BEGIN DATA FOR ANALYSIS

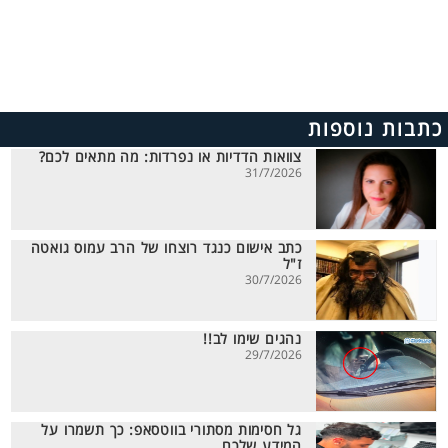
כתבות נוספות
צוואות הדדיות או נפרדות: מה מתאים לכם?
31/7/2026
כתב אישום כנגד רוצחו של הרב עמוס גואטה
ז"ל
30/7/2026
נהגים שימו לב!!
29/7/2026
גל חסימות מסתורי בווטסאפ: כך תשמרו על
המידע שלכם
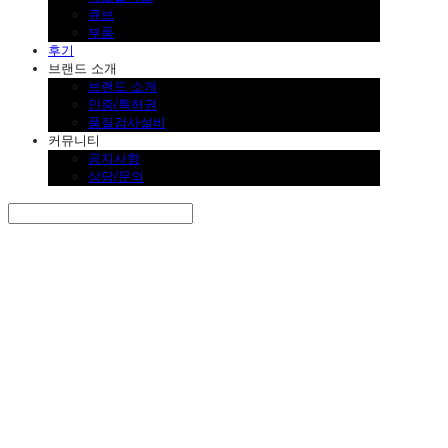
큐브
부품
후기
브랜드 소개
브랜드 소개
인증/특허권
품질검사설비
커뮤니티
공지사항
상담/문의
Search
검색
Log In
로그인
Cart
장바구니
SINKLUTION 공식 스토어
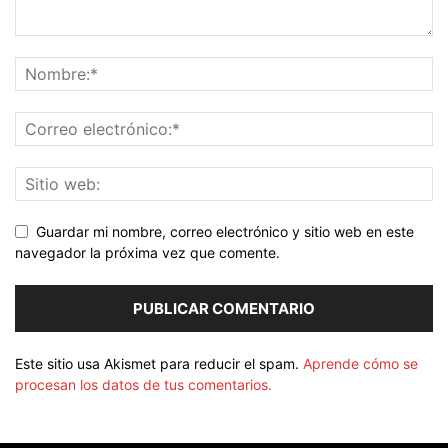
Guardar mi nombre, correo electrónico y sitio web en este
navegador la próxima vez que comente.
Este sitio usa Akismet para reducir el spam.
Aprende cómo se
procesan los datos de tus comentarios.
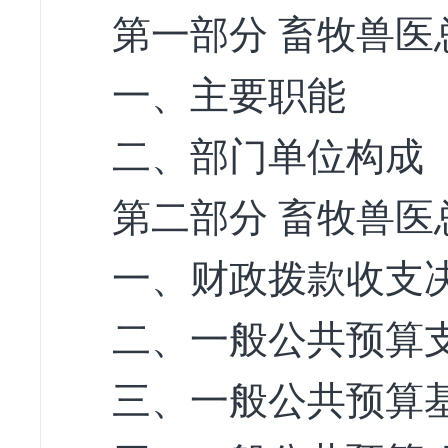
第一部分 畜牧兽医
一、主要职能
二、部门单位构成
第二部分 畜牧兽医
一、财政拨款收支
二、一般公共预算
三、一般公共预算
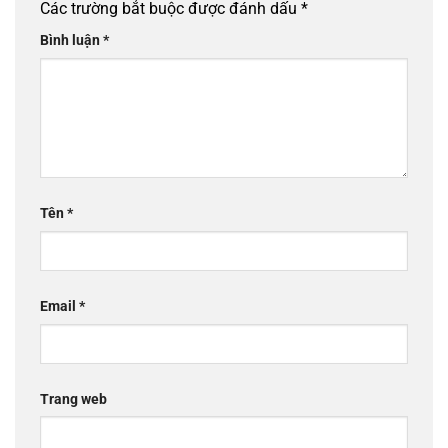
Các trường bắt buộc được đánh dấu
*
Bình luận
*
Tên
*
Email
*
Trang web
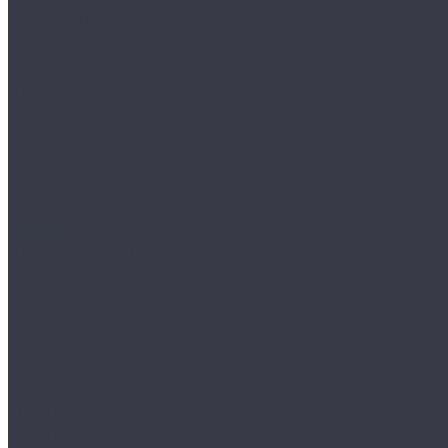
Клиентам
Доставка и оплата
Гарантия
Обмен и возврат
Оферта
Политика конфиденциальности
Правила публикации отзывов на сайте
Вопрос - ответ
Стать оптовым клиентом
Блог
Компания
О компании
Сертификаты
Амбассадоры
Лазарев Виктор Юрьевич
Вакансии
Контакты
...
Каталог товаров
Обувь
AIGLE
BAFFIN
BEKINA
CHIRUCA
NATIVE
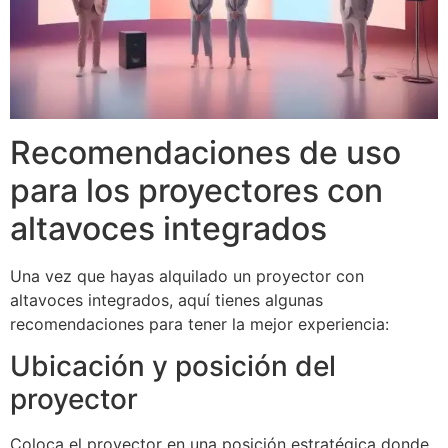
Recomendaciones de uso
para los proyectores con
altavoces integrados
Una vez que hayas alquilado un proyector con
altavoces integrados, aquí tienes algunas
recomendaciones para tener la mejor experiencia:
Ubicación y posición del
proyector
Coloca el proyector en una posición estratégica donde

END DATA FOR ANALYSIS

## WHAT YOU WILL DO
What is needed is every entry written out word for word, with no pictures.

## RESULT
כתבות נוספות
צוואות הדדיות או נפרדות: מה מתאים לכם?
31/7/2026
כתב אישום כנגד רוצחו של הרב עמוס גואטה
ז"ל
30/7/2026
נהגים שימו לב!!
29/7/2026
גל חסימות מסתורי בווטסאפ: כך תשמרו על
המידע שלכם
큐브
부품
후기
브랜드 소개
브랜드 소개
인증/특허권
품질검사설비
커뮤니티
공지사항
상담/문의
Search
검색
Log In
로그인
Cart
장바구니
SINKLUTION 공식 스토어
Guardar mi nombre, correo electrónico y sitio web en este
navegador la próxima vez que comente.
Este sitio usa Akismet para reducir el spam.
Aprende cómo se
procesan los datos de tus comentarios.
第一部分 畜牧兽医
一、主要职能
二、部门单位构成
第二部分 畜牧兽医
一、财政拨款收支
二、一般公共预算
三、一般公共预算
Các trường bắt buộc được đánh dấu
*
Bình luận
*
Tên
*
Email
*
Trang web
Клиентам
Доставка и оплата
Гарантия
Обмен и возврат
Оферта
Политика конфиденциальности
Правила публикации отзывов на сайте
Вопрос - ответ
Стать оптовым клиентом
Блог
Компания
О компании
Сертификаты
Амбассадоры
Лазарев Виктор Юрьевич
Вакансии
Контакты
...
Каталог товаров
Обувь
AIGLE
BAFFIN
BEKINA
CHIRUCA
NATIVE
Recomendaciones de uso
para los proyectores con
altavoces integrados
Una vez que hayas alquilado un proyector con
altavoces integrados, aquí tienes algunas
recomendaciones para tener la mejor experiencia:
Ubicación y posición del
proyector
Coloca el proyector en una posición estratégica donde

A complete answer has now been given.